Submitted by sdrealtor on July 30, 2022 - 9:58am.

Coronita wrote:
F50...

Bingo!

There is no F'in BINGO in San Diego

Submitted by FormerSanDiegan on July 30, 2022 - 10:14am.

EconProf wrote:

But I must correct a couple of commentators that suggest San Diego is not losing population. As reported in early May, it lost 11,183 people from July, 2020 to July 2021. You can google it for the various news sources.
That's population declining for the past two years.

I googled it and the first thing I found was the opposite of what you stated.
In God we trust. Others must bring data.

https://www.macrotrends.net/cities/23129...

San Diego population

Submitted by Coronita on July 30, 2022 - 11:11am.

EconProf. Are your sources for the decline counting or not counting undocumented people in 2021....har har har.

Submitted by an on July 30, 2022 - 12:47pm.

FormerSanDiegan wrote:
EconProf wrote:

But I must correct a couple of commentators that suggest San Diego is not losing population. As reported in early May, it lost 11,183 people from July, 2020 to July 2021. You can google it for the various news sources.
That's population declining for the past two years.

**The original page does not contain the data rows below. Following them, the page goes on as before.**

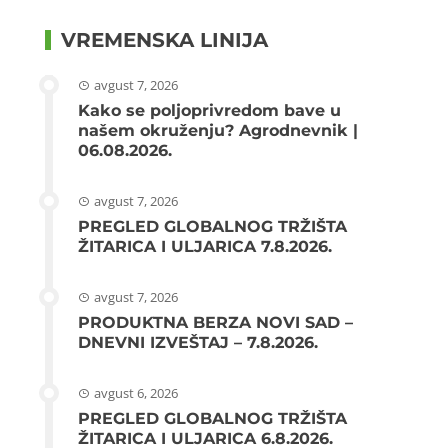
VREMENSKA LINIJA
avgust 7, 2026
Kako se poljoprivredom bave u
našem okruženju? Agrodnevnik |
06.08.2026.
avgust 7, 2026
PREGLED GLOBALNOG TRŽIŠTA
ŽITARICA I ULJARICA 7.8.2026.
avgust 7, 2026
PRODUKTNA BERZA NOVI SAD –
DNEVNI IZVEŠTAJ – 7.8.2026.
avgust 6, 2026
PREGLED GLOBALNOG TRŽIŠTA
ŽITARICA I ULJARICA 6.8.2026.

I googled it and the first thing I found was the opposite of what you stated.
In God we trust. Others must bring data.

https://www.macrotrends.net/cities/23129...

San Diego population


Ouch

Submitted by EconProf on July 31, 2022 - 7:28am.

To an and others:
I googled "Is San Diego gaining or losing population?"
It reported a decline of 11,183 from the previous year, as of May, this year, and this was reported in the SDUT, LA Times, VOSD, etc. in May and March of this year. an quoted UN statistics which seemed to be a projection of previous years' trends, when population was clearly growing. You can trust in UN estimates if you want--I trust local sources.
As sdr suggests, we don't know if this is COVID inspired and thus temporary. Speaking of COVID, the work-from-home trend may be prompting the exodus from CA to less expensive locales. We also don't know if it includes illegals or not (footnote: one source said SD had the third highest number of homeless of US cities).
What is clear is that San Diego's competing cities in Arizona, Nevada, Texas, etc. are growing rapidly, as are their RE values. People (and companies) are voting with their feet.